Source material:
● ● ● ●

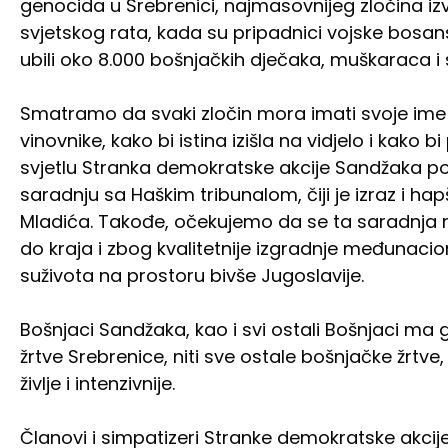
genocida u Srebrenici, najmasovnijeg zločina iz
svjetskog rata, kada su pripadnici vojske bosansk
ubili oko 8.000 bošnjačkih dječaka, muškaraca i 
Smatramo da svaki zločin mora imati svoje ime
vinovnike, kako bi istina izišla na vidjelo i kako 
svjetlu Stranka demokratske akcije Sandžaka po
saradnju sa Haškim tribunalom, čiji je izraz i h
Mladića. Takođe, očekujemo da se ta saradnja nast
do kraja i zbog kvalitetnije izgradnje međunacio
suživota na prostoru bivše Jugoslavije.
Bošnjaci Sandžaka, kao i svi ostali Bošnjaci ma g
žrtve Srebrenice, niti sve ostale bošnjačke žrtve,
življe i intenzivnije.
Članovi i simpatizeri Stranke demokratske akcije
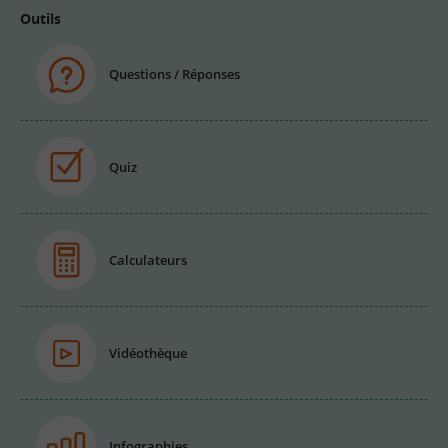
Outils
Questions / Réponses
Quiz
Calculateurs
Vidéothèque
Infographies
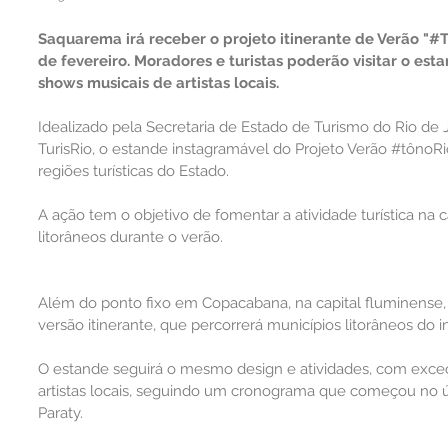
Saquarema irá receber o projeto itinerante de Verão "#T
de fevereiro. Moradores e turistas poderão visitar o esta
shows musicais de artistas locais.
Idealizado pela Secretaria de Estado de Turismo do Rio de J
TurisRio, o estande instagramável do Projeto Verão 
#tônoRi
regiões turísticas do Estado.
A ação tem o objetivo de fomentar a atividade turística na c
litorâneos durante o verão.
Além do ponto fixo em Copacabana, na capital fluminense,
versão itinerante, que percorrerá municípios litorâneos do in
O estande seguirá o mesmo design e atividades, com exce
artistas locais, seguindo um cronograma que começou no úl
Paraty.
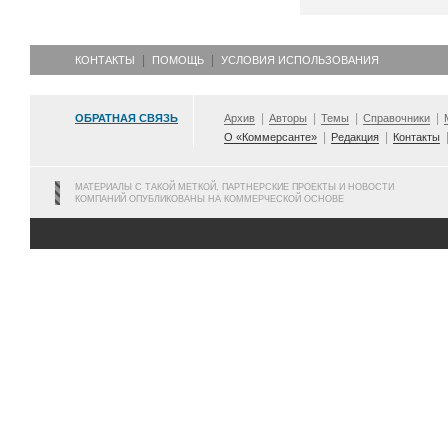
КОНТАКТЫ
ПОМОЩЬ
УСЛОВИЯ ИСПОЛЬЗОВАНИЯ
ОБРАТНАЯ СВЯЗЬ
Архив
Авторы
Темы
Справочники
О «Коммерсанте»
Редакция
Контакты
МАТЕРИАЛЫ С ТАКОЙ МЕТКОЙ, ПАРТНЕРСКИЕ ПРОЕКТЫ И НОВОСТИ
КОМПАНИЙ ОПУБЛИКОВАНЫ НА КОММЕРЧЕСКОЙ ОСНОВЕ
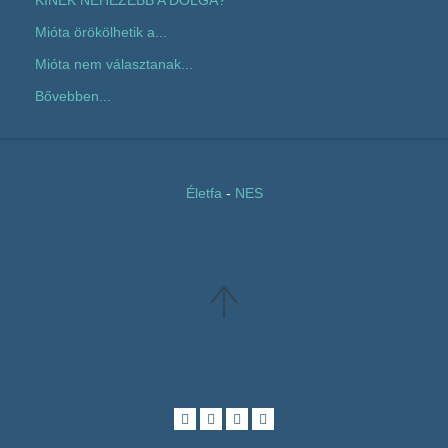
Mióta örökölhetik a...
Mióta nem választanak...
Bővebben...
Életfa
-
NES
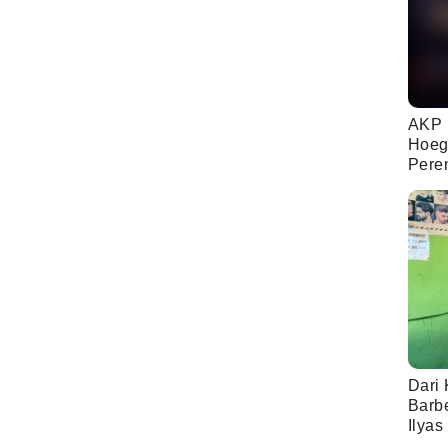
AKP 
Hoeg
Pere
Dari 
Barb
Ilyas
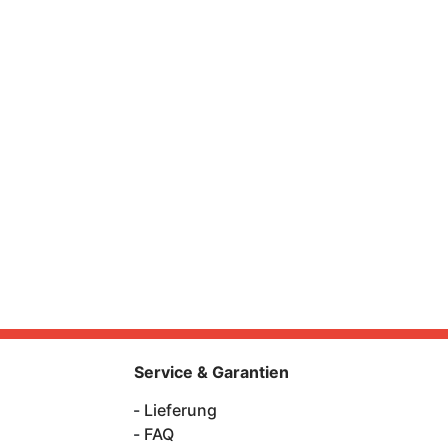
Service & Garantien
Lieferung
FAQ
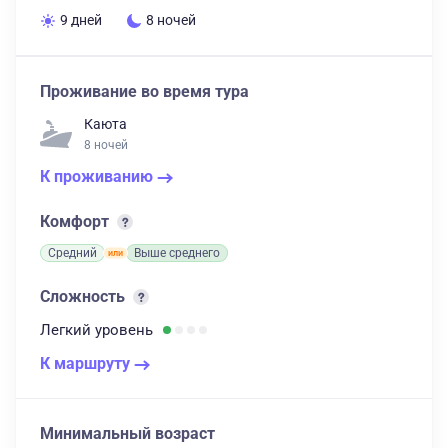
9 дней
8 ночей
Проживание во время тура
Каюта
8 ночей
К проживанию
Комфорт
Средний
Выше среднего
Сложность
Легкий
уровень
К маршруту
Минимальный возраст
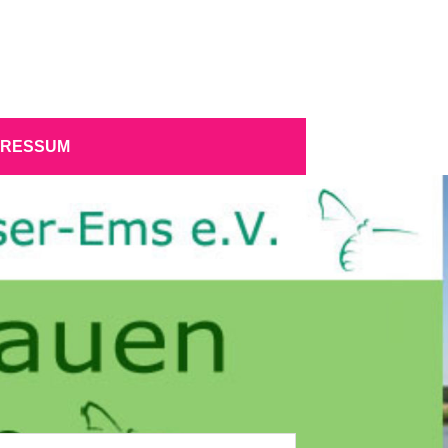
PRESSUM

● ● ● ●

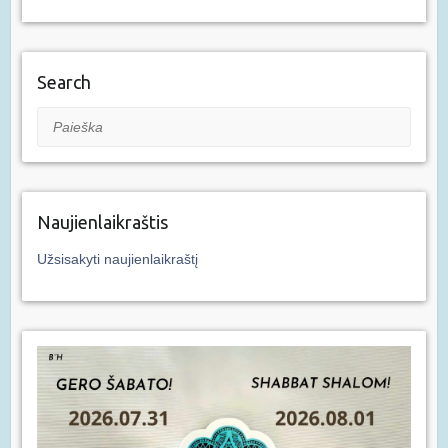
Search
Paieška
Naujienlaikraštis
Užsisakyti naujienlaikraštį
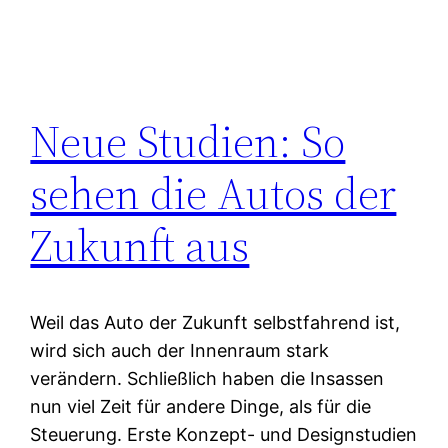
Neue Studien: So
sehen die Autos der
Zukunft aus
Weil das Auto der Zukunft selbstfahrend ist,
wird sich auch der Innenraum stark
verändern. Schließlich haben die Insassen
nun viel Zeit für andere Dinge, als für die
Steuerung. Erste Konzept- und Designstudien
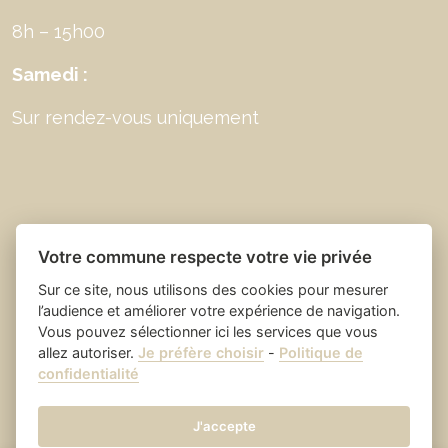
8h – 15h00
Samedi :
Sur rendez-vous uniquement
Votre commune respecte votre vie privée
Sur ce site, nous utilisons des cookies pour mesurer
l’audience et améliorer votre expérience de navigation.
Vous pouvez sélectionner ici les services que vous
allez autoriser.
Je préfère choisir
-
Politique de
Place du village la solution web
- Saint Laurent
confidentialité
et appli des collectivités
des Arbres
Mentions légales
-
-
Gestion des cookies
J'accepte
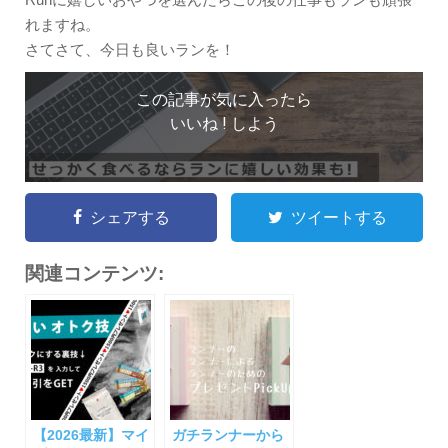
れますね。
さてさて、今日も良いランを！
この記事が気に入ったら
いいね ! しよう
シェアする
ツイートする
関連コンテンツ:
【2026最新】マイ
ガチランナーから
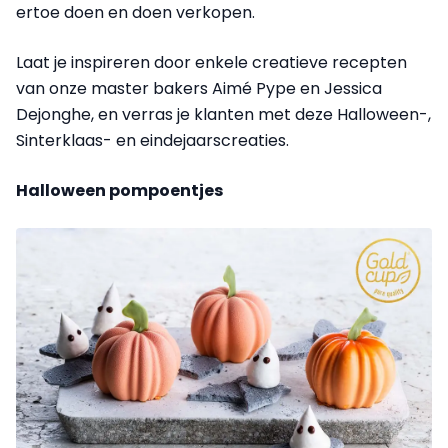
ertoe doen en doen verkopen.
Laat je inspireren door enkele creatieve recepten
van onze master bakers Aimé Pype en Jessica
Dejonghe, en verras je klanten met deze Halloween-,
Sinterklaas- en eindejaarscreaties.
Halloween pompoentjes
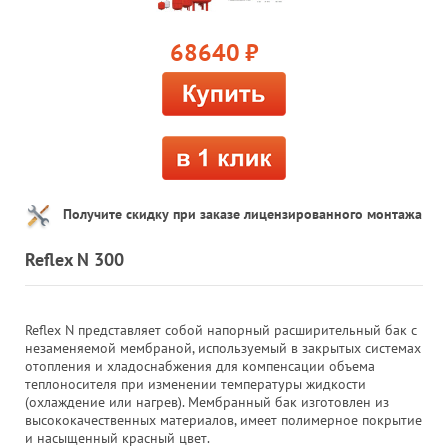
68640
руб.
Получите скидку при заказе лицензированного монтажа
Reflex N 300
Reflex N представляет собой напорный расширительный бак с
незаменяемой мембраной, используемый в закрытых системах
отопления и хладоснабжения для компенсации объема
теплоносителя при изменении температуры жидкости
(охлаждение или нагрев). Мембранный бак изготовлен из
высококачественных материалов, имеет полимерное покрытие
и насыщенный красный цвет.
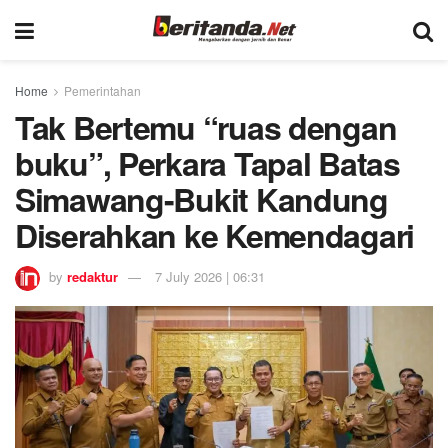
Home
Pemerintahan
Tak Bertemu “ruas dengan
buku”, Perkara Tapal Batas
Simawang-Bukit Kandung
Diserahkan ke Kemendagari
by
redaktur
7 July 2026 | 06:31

● ● ● ●

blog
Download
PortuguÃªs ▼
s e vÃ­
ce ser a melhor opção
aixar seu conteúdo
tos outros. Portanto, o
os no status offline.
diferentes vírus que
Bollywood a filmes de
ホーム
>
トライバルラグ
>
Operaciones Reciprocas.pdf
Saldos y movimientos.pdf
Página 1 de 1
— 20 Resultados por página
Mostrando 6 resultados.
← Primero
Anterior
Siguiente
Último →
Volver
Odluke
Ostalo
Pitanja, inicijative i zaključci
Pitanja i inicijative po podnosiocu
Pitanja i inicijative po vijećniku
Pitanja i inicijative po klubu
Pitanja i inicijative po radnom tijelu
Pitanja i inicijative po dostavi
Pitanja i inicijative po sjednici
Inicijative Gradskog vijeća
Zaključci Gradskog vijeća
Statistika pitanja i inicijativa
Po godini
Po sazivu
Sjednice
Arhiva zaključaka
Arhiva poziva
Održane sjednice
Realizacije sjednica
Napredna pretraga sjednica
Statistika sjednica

● ● ● ●

What is required: With the pictures removed from your copy, retype the lines above from the one that contains "genocida u Srebrenici, najmasovnijeg" through the one that contains "МАТЕРИАЛЫ С ТАКОЙ", exactly.

Answer area:
genocida u Srebrenici, najmasovnijeg zločina iz
svjetskog rata, kada su pripadnici vojske bosansk
ubili oko 8.000 bošnjačkih dječaka, muškaraca i 
Smatramo da svaki zločin mora imati svoje ime
vinovnike, kako bi istina izišla na vidjelo i kako 
svjetlu Stranka demokratske akcije Sandžaka po
saradnju sa Haškim tribunalom, čiji je izraz i h
Mladića. Takođe, očekujemo da se ta saradnja nast
do kraja i zbog kvalitetnije izgradnje međunacio
suživota na prostoru bivše Jugoslavije.
Bošnjaci Sandžaka, kao i svi ostali Bošnjaci ma g
žrtve Srebrenice, niti sve ostale bošnjačke žrtve,
življe i intenzivnije.
Članovi i simpatizeri Stranke demokratske akcije
Outils
Questions / Réponses
Quiz
Calculateurs
Vidéothèque
Infographies
Saquarema irá receber o projeto itinerante de Verão "#T
de fevereiro. Moradores e turistas poderão visitar o esta
shows musicais de artistas locais.
Idealizado pela Secretaria de Estado de Turismo do Rio de J
TurisRio, o estande instagramável do Projeto Verão 
#tônoRi
regiões turísticas do Estado.
A ação tem o objetivo de fomentar a atividade turística na c
litorâneos durante o verão.
Além do ponto fixo em Copacabana, na capital fluminense,
versão itinerante, que percorrerá municípios litorâneos do in
O estande seguirá o mesmo design e atividades, com exce
artistas locais, seguindo um cronograma que começou no úl
Paraty.
КОНТАКТЫ
ПОМОЩЬ
УСЛОВИЯ ИСПОЛЬЗОВАНИЯ
ОБРАТНАЯ СВЯЗЬ
Архив
Авторы
Темы
Справочники
О «Коммерсанте»
Редакция
Контакты
МАТЕРИАЛЫ С ТАКОЙ МЕТКОЙ, ПАРТНЕРСКИЕ ПРОЕКТЫ И НОВОСТИ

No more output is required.